▶ **Listed entries**
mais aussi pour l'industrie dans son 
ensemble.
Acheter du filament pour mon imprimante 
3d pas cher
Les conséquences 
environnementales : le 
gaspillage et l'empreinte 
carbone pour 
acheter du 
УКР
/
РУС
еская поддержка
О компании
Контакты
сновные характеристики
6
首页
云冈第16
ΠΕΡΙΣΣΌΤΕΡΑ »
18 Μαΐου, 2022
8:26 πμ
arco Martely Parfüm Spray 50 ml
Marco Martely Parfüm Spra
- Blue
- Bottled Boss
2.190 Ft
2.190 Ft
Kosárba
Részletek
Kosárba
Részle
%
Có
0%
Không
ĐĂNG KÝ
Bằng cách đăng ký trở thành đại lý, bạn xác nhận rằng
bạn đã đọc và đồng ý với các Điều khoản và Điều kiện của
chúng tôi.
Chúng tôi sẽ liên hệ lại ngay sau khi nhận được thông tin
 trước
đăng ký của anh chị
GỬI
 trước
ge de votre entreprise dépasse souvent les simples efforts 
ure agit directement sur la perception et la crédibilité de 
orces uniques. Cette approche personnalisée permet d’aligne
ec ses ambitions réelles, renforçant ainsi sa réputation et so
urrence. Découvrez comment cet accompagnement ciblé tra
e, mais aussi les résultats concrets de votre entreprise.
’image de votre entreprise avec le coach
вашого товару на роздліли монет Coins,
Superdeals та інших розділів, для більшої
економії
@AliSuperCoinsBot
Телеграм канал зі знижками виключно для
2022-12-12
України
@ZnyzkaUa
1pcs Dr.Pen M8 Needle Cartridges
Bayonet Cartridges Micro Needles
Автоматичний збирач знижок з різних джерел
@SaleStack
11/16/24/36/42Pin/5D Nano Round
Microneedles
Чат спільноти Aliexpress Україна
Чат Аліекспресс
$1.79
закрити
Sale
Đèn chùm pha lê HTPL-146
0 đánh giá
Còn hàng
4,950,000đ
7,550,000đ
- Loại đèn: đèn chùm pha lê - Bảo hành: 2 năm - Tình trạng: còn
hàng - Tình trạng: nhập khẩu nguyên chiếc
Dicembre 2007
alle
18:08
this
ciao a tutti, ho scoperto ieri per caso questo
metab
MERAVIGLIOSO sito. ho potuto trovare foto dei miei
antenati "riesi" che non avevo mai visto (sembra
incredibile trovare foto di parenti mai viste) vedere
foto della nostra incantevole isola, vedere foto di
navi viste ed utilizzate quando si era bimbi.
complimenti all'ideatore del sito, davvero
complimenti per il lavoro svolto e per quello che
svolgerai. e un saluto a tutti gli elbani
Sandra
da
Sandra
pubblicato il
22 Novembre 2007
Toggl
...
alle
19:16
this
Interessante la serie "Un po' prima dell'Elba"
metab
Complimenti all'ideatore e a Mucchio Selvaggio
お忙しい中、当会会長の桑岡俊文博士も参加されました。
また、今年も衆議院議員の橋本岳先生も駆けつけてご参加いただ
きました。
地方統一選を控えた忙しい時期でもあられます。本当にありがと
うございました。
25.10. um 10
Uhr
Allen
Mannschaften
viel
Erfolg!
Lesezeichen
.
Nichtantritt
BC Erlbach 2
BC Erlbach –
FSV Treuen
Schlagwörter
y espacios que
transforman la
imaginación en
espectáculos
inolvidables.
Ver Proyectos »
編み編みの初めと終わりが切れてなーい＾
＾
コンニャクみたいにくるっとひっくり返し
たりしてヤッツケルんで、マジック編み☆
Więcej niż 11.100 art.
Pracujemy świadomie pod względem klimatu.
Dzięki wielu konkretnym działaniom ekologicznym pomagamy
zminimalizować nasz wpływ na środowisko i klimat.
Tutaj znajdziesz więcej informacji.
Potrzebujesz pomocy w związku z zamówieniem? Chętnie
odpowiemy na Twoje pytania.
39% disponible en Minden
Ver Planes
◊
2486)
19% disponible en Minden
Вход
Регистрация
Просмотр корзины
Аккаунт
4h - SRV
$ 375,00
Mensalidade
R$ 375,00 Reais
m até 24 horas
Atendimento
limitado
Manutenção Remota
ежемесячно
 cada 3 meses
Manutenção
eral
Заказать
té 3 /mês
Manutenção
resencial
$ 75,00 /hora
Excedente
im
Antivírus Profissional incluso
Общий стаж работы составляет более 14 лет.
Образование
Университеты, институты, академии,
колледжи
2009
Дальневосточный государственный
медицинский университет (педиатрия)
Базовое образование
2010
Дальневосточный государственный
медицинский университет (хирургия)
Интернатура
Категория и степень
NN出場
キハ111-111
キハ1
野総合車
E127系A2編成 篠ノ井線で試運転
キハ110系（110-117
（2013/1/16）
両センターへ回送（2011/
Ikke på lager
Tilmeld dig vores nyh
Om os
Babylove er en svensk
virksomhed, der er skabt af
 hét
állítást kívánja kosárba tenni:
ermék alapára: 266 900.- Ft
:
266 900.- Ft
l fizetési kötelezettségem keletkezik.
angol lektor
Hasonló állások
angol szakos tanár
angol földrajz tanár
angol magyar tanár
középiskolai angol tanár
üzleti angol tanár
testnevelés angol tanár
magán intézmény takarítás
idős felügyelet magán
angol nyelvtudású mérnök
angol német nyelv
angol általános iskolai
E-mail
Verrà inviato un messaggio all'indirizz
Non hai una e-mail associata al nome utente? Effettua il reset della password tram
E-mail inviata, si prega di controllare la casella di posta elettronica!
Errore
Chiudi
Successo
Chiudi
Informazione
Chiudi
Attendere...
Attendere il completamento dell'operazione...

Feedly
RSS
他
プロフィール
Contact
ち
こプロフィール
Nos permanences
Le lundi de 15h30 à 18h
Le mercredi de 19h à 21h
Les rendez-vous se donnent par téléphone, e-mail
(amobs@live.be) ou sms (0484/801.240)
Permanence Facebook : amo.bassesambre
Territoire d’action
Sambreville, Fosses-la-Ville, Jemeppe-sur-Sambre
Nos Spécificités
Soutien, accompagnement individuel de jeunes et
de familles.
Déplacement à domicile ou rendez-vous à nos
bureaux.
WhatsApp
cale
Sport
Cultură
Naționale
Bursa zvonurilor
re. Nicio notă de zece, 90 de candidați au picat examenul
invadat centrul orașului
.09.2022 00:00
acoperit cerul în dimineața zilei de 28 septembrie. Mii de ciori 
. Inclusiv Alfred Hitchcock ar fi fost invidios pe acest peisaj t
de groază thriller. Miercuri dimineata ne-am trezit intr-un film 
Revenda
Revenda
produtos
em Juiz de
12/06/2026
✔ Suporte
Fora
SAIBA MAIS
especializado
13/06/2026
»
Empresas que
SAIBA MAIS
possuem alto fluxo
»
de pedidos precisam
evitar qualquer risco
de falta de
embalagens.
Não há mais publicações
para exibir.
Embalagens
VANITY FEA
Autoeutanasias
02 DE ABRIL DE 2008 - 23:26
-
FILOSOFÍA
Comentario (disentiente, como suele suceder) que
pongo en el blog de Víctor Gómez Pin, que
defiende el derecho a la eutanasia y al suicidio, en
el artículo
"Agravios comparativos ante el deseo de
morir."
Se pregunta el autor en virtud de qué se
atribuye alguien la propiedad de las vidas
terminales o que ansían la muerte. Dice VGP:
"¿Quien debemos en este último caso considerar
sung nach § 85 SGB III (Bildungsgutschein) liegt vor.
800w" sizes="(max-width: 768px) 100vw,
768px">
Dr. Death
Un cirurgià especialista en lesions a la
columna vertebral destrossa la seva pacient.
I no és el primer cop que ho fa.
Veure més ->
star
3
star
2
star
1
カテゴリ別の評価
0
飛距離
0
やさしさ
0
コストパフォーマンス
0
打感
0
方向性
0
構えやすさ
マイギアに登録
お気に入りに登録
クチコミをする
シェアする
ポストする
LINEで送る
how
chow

▶ **Exercise prompt**
For the string "viste", go through the entries above and copy each line where it occurs.

▶ **Worked solution**
incredibile trovare foto di parenti mai viste) vedere
navi viste ed utilizzate quando si era bimbi.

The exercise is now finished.